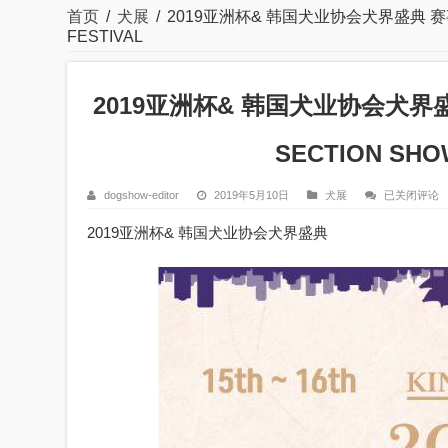
首页
/
犬展
/
2019亚洲杯& 韩国犬业协会犬界盛典 赛事详细资料
FESTIVAL
2019亚洲杯& 韩国犬业协会犬界盛典 赛
SECTION SHOW
2019
dogshow-editor
2019年5月10日
犬展
已关闭评论
亚
洲
2019亚洲杯& 韩国犬业协会犬界盛典
杯
&
韩
国
犬
业
协
会
犬
界
盛
典
赛
事
详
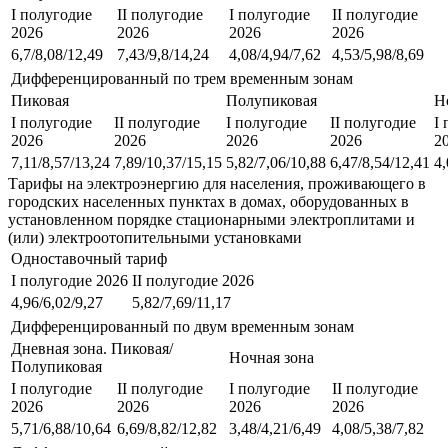
I полугодие
II полугодие
I полугодие
II полугодие
2026
2026
2026
2026
6,7/8,08/12,49
7,43/9,8/14,24
4,08/4,94/7,62
4,53/5,98/8,69
Дифференцированный по трем временным зонам
Пиковая
Полупиковая
Н
I полугодие
II полугодие
I полугодие
II полугодие
I
2026
2026
2026
2026
2
7,11/8,57/13,24
7,89/10,37/15,15
5,82/7,06/10,88
6,47/8,54/12,41
4,
Тарифы на электроэнергию для населения, проживающего в
городских населенных пунктах в домах, оборудованных в
установленном порядке стационарными электроплитами и
(или) электроотопительными установками
Одноставочный тариф
I полугодие 2026
II полугодие 2026
4,96/6,02/9,27
5,82/7,69/11,17
Дифференцированный по двум временным зонам
Дневная зона. Пиковая/
Ночная зона
Полупиковая
I полугодие
II полугодие
I полугодие
II полугодие
2026
2026
2026
2026
5,71/6,88/10,64
6,69/8,82/12,82
3,48/4,21/6,49
4,08/5,38/7,82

○ ○ ○

ABOUT THIS TASK
Above are the entries; count how many of their lines contain the word "韩国犬业协会犬界盛典" and give only that number.

ANSWER BELOW
3